Required action:
Whichever lines include the word "your", copy them as they appear in the data.

Items from a dataset:
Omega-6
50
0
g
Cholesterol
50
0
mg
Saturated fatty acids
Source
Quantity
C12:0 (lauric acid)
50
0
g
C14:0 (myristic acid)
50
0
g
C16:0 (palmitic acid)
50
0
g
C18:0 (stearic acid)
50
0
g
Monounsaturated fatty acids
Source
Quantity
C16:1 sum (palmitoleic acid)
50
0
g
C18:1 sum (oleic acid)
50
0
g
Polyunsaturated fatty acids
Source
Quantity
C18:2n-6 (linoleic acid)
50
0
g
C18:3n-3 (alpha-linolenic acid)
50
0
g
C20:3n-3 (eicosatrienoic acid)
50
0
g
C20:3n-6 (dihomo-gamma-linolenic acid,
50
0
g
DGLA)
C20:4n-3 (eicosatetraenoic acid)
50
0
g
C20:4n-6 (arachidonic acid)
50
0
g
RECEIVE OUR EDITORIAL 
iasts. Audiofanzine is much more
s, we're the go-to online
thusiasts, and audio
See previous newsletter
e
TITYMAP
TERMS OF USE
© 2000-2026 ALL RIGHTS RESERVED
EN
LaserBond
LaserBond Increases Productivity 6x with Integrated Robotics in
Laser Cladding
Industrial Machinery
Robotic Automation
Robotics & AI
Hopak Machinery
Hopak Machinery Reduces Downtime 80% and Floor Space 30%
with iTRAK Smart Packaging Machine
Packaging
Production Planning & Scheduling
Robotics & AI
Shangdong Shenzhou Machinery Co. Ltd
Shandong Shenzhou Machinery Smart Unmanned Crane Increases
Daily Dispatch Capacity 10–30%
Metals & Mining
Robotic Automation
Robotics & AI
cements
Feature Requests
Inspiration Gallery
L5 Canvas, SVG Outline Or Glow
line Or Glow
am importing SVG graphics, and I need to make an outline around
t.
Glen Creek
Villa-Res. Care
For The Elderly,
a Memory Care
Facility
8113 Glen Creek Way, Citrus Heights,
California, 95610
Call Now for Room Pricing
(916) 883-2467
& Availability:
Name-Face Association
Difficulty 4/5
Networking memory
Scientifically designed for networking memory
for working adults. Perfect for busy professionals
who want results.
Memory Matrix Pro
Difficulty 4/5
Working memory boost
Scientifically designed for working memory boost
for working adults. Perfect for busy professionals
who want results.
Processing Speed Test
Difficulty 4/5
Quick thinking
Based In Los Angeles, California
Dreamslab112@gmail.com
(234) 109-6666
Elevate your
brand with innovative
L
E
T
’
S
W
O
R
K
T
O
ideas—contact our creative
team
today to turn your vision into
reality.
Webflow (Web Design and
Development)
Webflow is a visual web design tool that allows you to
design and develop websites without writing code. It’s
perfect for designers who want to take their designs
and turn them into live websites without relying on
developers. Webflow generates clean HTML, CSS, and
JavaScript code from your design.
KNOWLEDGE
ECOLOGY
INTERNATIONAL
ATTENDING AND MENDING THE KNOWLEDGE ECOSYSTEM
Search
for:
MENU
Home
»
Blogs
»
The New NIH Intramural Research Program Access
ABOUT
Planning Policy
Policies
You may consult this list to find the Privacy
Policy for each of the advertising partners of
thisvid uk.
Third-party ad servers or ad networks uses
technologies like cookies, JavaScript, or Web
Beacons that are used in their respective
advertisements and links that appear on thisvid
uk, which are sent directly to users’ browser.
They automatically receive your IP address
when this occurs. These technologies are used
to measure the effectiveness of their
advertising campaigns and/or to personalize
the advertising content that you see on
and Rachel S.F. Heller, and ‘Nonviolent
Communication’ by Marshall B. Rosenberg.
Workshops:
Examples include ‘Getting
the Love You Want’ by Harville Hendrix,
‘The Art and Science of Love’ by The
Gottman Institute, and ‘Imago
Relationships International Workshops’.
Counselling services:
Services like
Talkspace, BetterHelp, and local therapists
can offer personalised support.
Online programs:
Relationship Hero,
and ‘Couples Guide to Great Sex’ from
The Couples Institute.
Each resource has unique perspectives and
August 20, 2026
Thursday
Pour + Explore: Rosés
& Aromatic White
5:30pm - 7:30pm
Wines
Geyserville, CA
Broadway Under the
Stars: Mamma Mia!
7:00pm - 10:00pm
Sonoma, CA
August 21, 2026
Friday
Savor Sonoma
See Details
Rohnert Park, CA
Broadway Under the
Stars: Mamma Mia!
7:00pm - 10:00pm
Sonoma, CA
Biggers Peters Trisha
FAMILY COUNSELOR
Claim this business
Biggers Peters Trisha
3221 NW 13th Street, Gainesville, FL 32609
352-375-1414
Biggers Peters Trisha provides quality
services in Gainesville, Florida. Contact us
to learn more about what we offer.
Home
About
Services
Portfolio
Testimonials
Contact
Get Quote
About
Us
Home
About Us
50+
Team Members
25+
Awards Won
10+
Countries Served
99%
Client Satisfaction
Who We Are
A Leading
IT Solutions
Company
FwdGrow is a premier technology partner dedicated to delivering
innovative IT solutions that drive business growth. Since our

The completed task:
Elevate your
today to turn your vision into
JavaScript code from your design.
They automatically receive your IP address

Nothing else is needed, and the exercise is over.